どんなときに「休業手当」を支払わなくてはいけないのか?
●社員本人が新型インフルエンザにかかった場合
| ○支払の義務なし | 医師などの指導により社員が休業する場合 体調不良などで本人が自主的に休む場合 |
| ×支払の義務あり | 医師や保健所による指導の範囲を超えて社員を休ませる場合 (外出自粛期間を超えて休業を命じた場合など) |
●社員が熱を出した場合(新型インフルエンザかどうか不明な場合)
| ○支払の義務なし | 体調不良などで本人が自主的に休む場合 |
| ×支払の義務あり | 「37度以上の熱がある場合は自宅待機とする」など、一律の措置を取る場合 →感染が疑われる場合は、一律に年次有給休暇を取得させ、休ませるという取り扱いはやめましょう。年次有給休暇は、社員の「請求」によって与えられるものです。 |
●感染者と近くで仕事をしていた社員を休ませる場合
| ○支払の義務なし | 濃厚接触者であるなど、保健所による協力要請により社員を休業させる場合 |
| ×支払の義務あり | 保健所の要請を超えて休業させる場合、会社の自主的判断で休業させる場合 |
●家族が感染した社員を休ませる場合
| ○支払の義務なし | 濃厚接触者であるなど、保健所による協力要請により社員を休業させる場合 |
| ×支払の義務あり | 保健所の要請を超えて休業させる場合、会社の自主的判断で休業させる場合 |
上記で「支払の義務なし」になっているものでも、自宅勤務など、代替の手段も検討しましょう。
政府の雇用対策と雇用調整助成金等の状況
対象者・事業所数がともに減少
厚生労働省が10月初めに、「休業等実施計画届」(雇用調整助成金等の申請時に事業所が提出する書類)の受理状況を発表しました。

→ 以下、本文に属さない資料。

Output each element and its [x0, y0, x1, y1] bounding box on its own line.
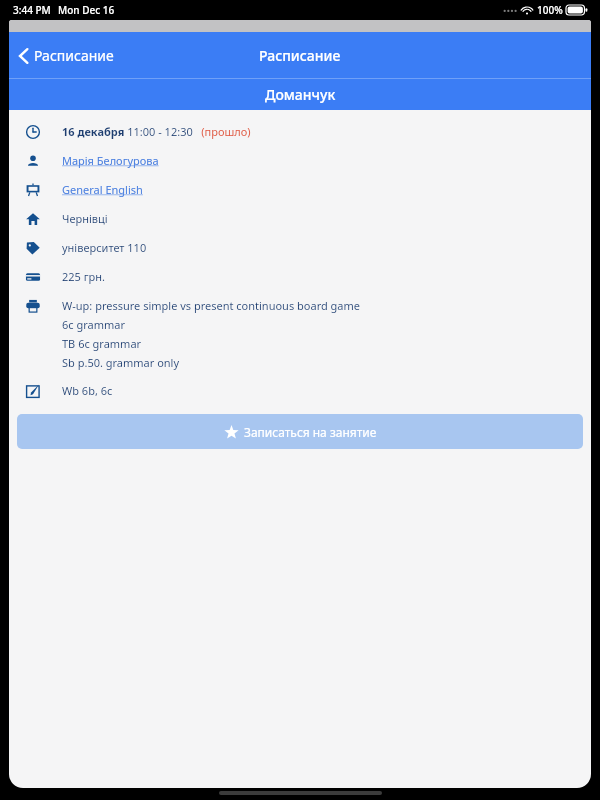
staticText: Доманчук: [265, 85, 336, 104]
staticText: Mon Dec 16: [58, 3, 115, 17]
staticText: Чернівці: [62, 211, 108, 226]
button[interactable]: Марія Белогурова: [62, 153, 159, 168]
button[interactable]: General English: [62, 182, 143, 197]
staticText: університет 110: [62, 240, 147, 255]
staticText: Записаться на занятие: [244, 424, 377, 440]
staticText: TB 6c grammar: [62, 336, 142, 351]
staticText: Sb p.50. grammar only: [62, 355, 180, 370]
staticText: 100%: [537, 3, 563, 17]
staticText: 3:44 PM: [13, 3, 51, 17]
staticText: Расписание: [259, 46, 341, 65]
staticText: 225 грн.: [62, 269, 105, 284]
staticText: 6c grammar: [62, 317, 125, 332]
button[interactable]: Расписание: [14, 39, 118, 72]
button[interactable]: Записаться на занятие: [17, 414, 583, 449]
staticText: W-up: pressure simple vs present continu…: [62, 298, 361, 313]
staticText: Расписание: [34, 46, 114, 65]
staticText: 16 декабря 11:00 - 12:30 (прошло): [62, 124, 251, 139]
staticText: Wb 6b, 6c: [62, 383, 113, 398]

それによれば、8月の対象者数は211万841人となり、7月の243万2,565人と比較して13.2%も減少しました。また、8月の対象事業所数は7万9,922カ所となり、7月の8万3,031カ所から3.7%減少しました。「雇用調整助成金」(中小企業の場合は「中小企業緊急雇用安定助成金」)の利用も、いくらか落ち着いてきたようです。

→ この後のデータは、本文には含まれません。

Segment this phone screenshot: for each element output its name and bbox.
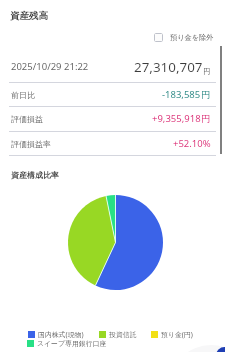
staticText: 27,310,707 [134, 58, 203, 76]
button[interactable]: 評価損益 [0, 106, 225, 131]
staticText: 国内株式(現物) [38, 330, 84, 339]
button[interactable]: 投資信託 [99, 330, 137, 339]
button[interactable]: 預り金(円) [151, 330, 193, 339]
staticText: 預り金(円) [161, 330, 193, 339]
button[interactable]: スイープ専用銀行口座 [27, 339, 107, 348]
button[interactable]: Unread messages [216, 347, 225, 352]
staticText: +9,355,918 [152, 112, 201, 125]
button[interactable]: 前日比 [0, 82, 225, 107]
staticText: 2025/10/29 21:22 [11, 60, 89, 73]
button[interactable]: 預り金を除外 [154, 33, 214, 42]
staticText: 円 [201, 113, 211, 125]
staticText: 前日比 [11, 90, 35, 100]
button[interactable]: 資産残高 [10, 10, 48, 22]
staticText: -183,585 [162, 88, 201, 101]
staticText: 円 [201, 89, 211, 101]
staticText: 円 [203, 67, 211, 76]
staticText: +52.10% [173, 137, 211, 150]
staticText: スイープ専用銀行口座 [37, 339, 107, 348]
staticText: 評価損益 [11, 114, 43, 124]
staticText: 資産構成比率 [11, 170, 59, 180]
staticText: 投資信託 [109, 330, 137, 339]
button[interactable]: Asset allocation pie chart [68, 195, 163, 290]
staticText: 評価損益率 [11, 139, 51, 149]
staticText: 預り金を除外 [170, 33, 214, 42]
button[interactable]: 評価損益率 [0, 131, 225, 156]
button[interactable]: Chat support [169, 345, 225, 352]
button[interactable]: 国内株式(現物) [28, 330, 84, 339]
button[interactable]: 2025/10/29 21:22 [0, 54, 225, 79]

また、8月における「大量雇用変動届」(会社都合等により30人以上が離職した場合に提出する書類)の届出事業所数は284事業所(7月は251事業所)、離職者数は1万4,550人(7月は1万891人)となっており、こちらのほうは増加しています。
新政権による雇用対策
民主党を中心とする政権に変わり、政府は、鳩山首相を本部長とする「緊急雇用対策本部」を設置する方針を発表し、新たな雇用対策も明らかになっています。

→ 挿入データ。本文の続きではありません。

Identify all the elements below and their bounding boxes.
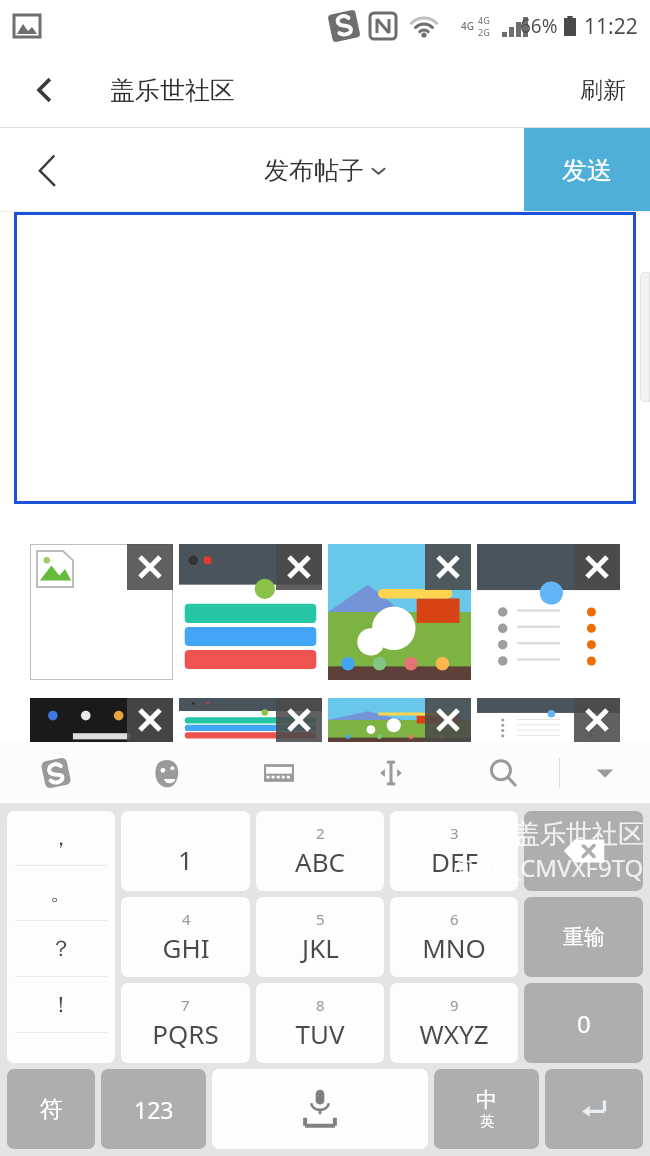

政府は、今後、当面の雇用対策を盛り込んだ「緊急雇用創造プログラム」をまとめる方針を示しており、主な対策としては、「介護分野における雇用者数の拡充」、「公共事業削減に伴う建設・土木労働者の転職支援」、「生活保護の受給促進等の貧困層対策」などが挙げられています。
さらなる雇調金要件の緩和
また、助成金に関しては、「雇用調整助成金」「中小企業緊急雇用安定助成金」の支給要件を緩和する方針も示されています。支給の要件とされている「直近3カ月間の売上高の減少幅」について、現行よりも少ない幅で支給を認める考えです。
企業にとっては従来よりも使い勝手が良くなる改正だといえます。
今後の政策に注目
8月の完全失業率は「5.5%」と過去最悪の水準となりました。企業にとっても労働者にとっても、まだまだ景気は上向いてきたとはいえない状況です。今後、「6%に達するのでは」といった懸念もあります。
そのような状況にならないためにも、企業を支援する助成金の拡充を含め、どのような対策を政府が打ち出し、実行していくのか、注目したいところです。